RMSE: 2.853698227091948


### Discussion on Results
#### Results Comparison

The RMSE for Non-Negative Matrix Factorization (NMF) is 2.853698227091948, which is significantly higher than the baseline models and collaborative filtering methods used in Module 3. Specifically:

* Baseline Model (predicting everything to 3): RMSE = 1.2585510334053043
* Collaborative Filtering: RMSE = 1.0327092415275554

#### Analysis of Why NMF Performed Poorly

- **Non-negativity Constraint:** NMF enforces non-negativity on the factors, which limits the model's ability to capture complex patterns in the data. In contrast, collaborative filtering methods do not have this constraint and can model negative interactions effectively.
- **Scalability:** NMF can be computationally intensive and might not scale well with larger datasets. If the training process was limited by computational resources, this could have led to suboptimal factorization.
- **Initialization Sensitivity:** The performance of NMF is highly dependent on the initial values chosen for the factors. Poor initialization can lead to convergence to local minima, resulting in suboptimal solutions.
- **Model Complexity:** Simple baseline methods and collaborative filtering can sometimes outperform more complex methods like NMF, especially if the data does not have strong latent factors that NMF can exploit.
- **Sparsity of Data:** The user-item matrix is usually sparse in recommendation systems. NMF may struggle to learn accurate latent factors from sparse data compared to methods like collaborative filtering that are better suited to handle sparsity by directly leveraging user-user or item-item similarities.

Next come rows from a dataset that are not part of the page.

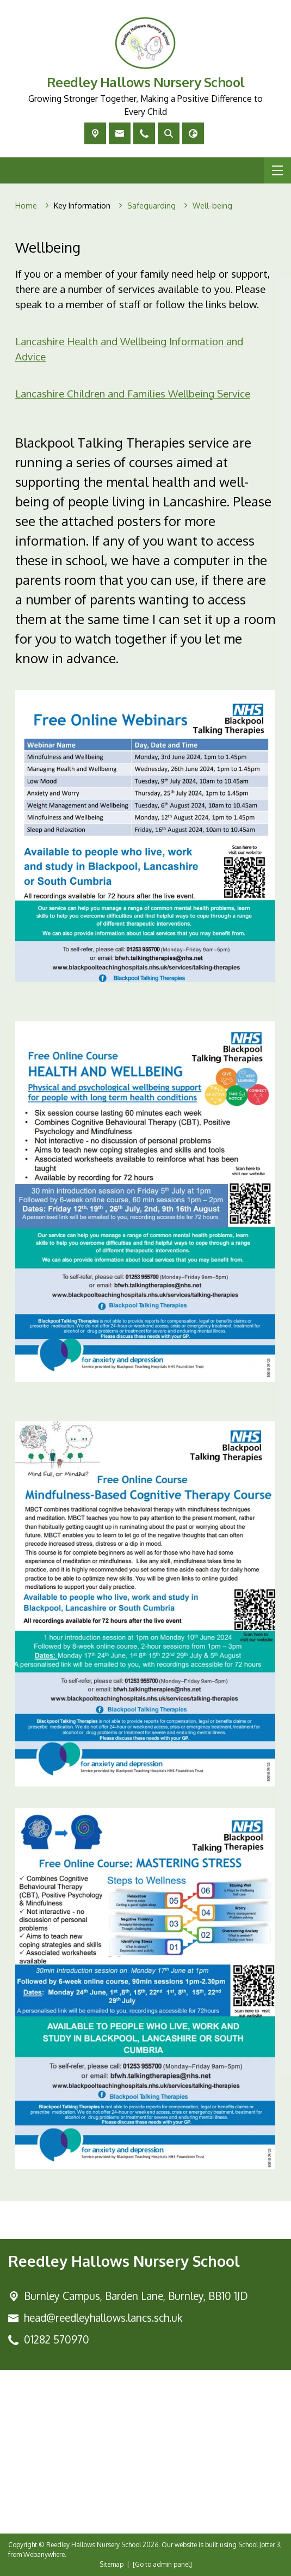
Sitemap (111, 2564)
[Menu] (277, 170)
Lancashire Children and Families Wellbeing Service (132, 393)
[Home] (26, 206)
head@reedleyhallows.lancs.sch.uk (103, 2317)
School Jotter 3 (259, 2545)
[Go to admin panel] (162, 2564)
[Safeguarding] (151, 206)
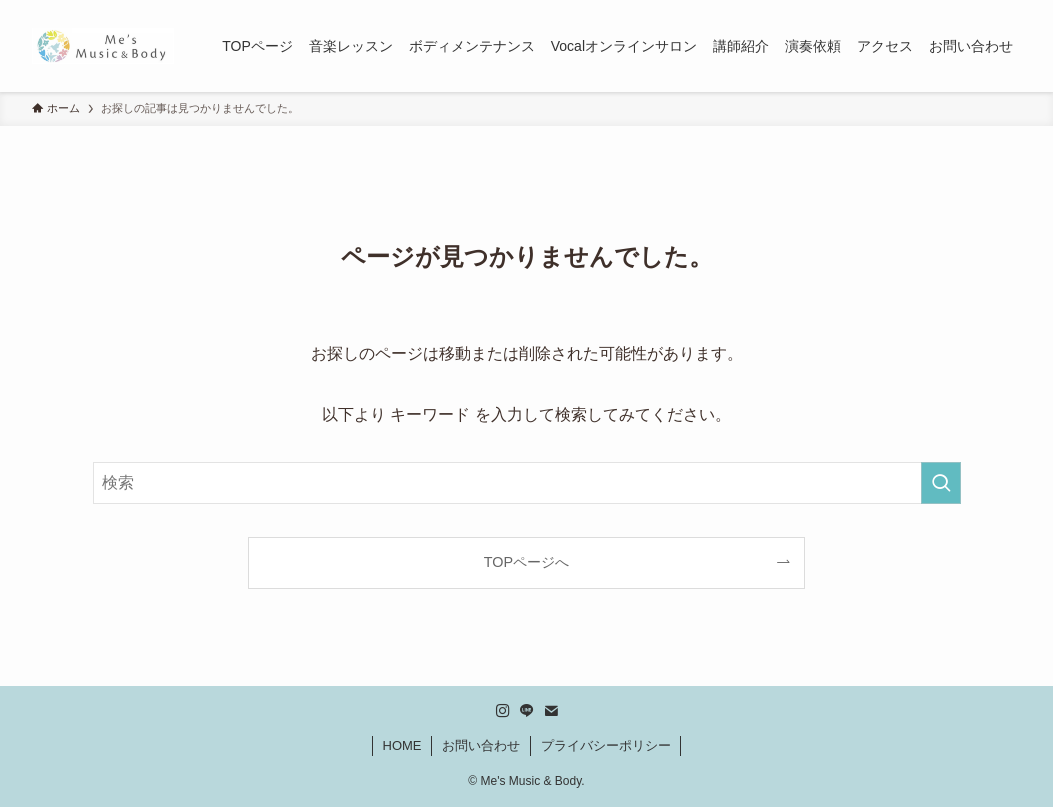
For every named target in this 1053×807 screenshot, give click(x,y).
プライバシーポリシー (606, 745)
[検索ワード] (527, 483)
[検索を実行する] (941, 483)
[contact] (551, 711)
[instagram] (503, 711)
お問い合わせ (481, 745)
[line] (527, 711)
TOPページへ (526, 562)
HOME (402, 745)
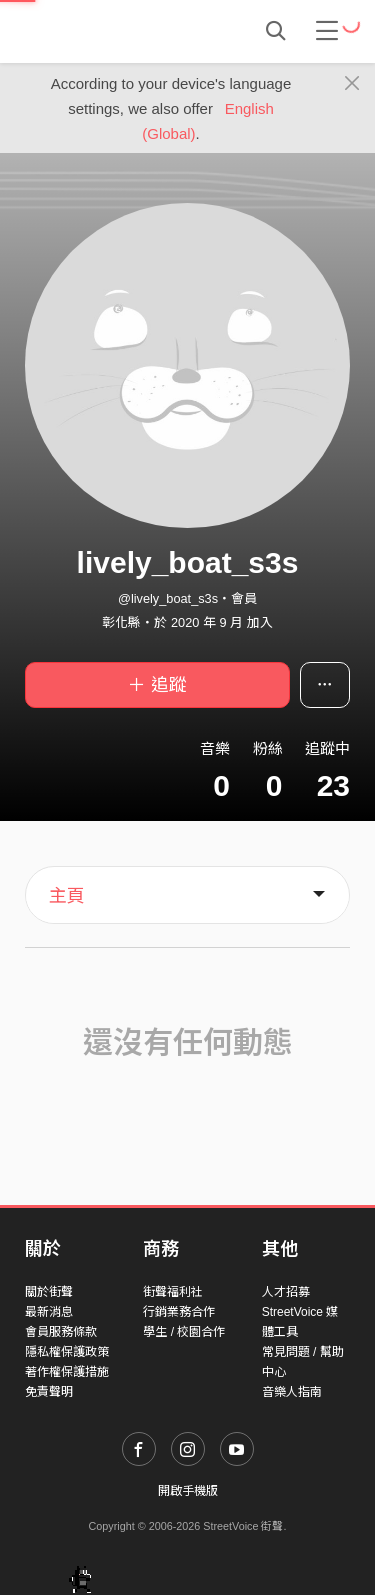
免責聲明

#### Suggestions for Improvement

- **Hybrid Methods:** Combine NMF with collaborative filtering to leverage the strengths of both approaches. For example, use NMF to learn latent factors and collaborative filtering to refine predictions based on similarities.
- **Regularization:** Add regularization terms to the NMF loss function to prevent overfitting and improve generalization. Regularization helps control the complexity of the model and can lead to better performance.
- **Better Initialization**: Use advanced initialization techniques, such as non-negative double singular value decomposition (NNDSVD), which can provide a better starting point for the NMF algorithm and improve convergence.
- **Parameter Tuning:** Experiment with different numbers of components (n_components) and other hyperparameters to find the optimal configuration for the dataset.
- **Incorporate Additional Data:** Use auxiliary information (e.g., user demographics, item metadata) to enhance the factorization process. This can help NMF learn more accurate latent factors by providing more context.
- **Alternating Least Squares (ALS):** Consider using ALS-based matrix factorization, which can sometimes perform better than NMF for recommendation tasks. ALS alternates between fixing one factor matrix and solving for the other, which can lead to better performance on sparse data.

#### Conclusion

The higher RMSE for NMF compared to baseline and collaborative filtering methods highlights the limitations of NMF in handling the specific characteristics of the dataset used in Module 3. By addressing these limitations through hybrid methods, regularization, better initialization, and parameter tuning, the performance of NMF can be improved, potentially leading to more accurate predictions and better overall recommendations.